Hydroélectricité

L'eau : un choix sensé du point de vue économique, social et environnemental

La toute première centrale hydroélectrique a été mise sur pied en 1882, aux États-Unis, par H. J. Rogers, sur la base d’un concept développé par Thomas Edison. Le Canada n’a pas tardé à emboîter le pas : dès 1885, une première centrale canadienne est mise en production à Montmorency (Québec). Les progrès des génies civil, mécanique et électrique canadiens ont permis, avec les années, de constituer une expertise de réputation mondiale. Aujourd’hui, l’hydroélectricité représente la principale source d’énergie du Canada, comptant pour près de 60 % de sa production nationale.

Il y a plus de 2 000 ans que l’homme connaît la force motrice des cours d’eau et s’en sert pour actionner ses roues à aubes ou ses moulins. Mais les centrales modernes permettent de convertir cette énergie mécanique en énergie électrique.

Qu’il s’agisse des marées, des courants marins, des chutes ou des rivières, l’eau en mouvement est porteuse d’une force motrice continue, qui peut être exploitée.
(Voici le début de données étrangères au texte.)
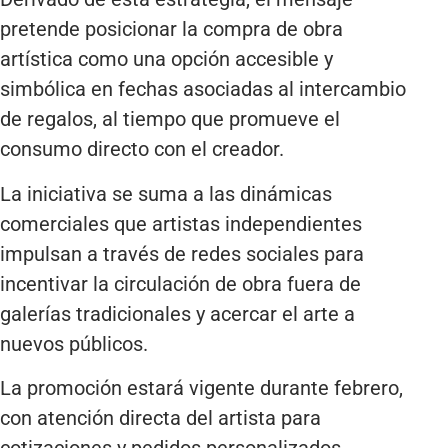
pretende posicionar la compra de obra
artística como una opción accesible y
simbólica en fechas asociadas al intercambio
de regalos, al tiempo que promueve el
consumo directo con el creador.
La iniciativa se suma a las dinámicas
comerciales que artistas independientes
impulsan a través de redes sociales para
incentivar la circulación de obra fuera de
galerías tradicionales y acercar el arte a
nuevos públicos.
La promoción estará vigente durante febrero,
con atención directa del artista para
L’énergie hydroélectrique est obtenue par conversion de l’énergie cinétique d’un cours ou d’une chute d’eau en énergie mécanique à l’aide d’une turbine, puis en énergie électrique grâce un alternateur.

Les centrales hydroélectriques peuvent être séparées en deux grandes catégories : les centrales à réservoir et les centrales au fil de l’eau.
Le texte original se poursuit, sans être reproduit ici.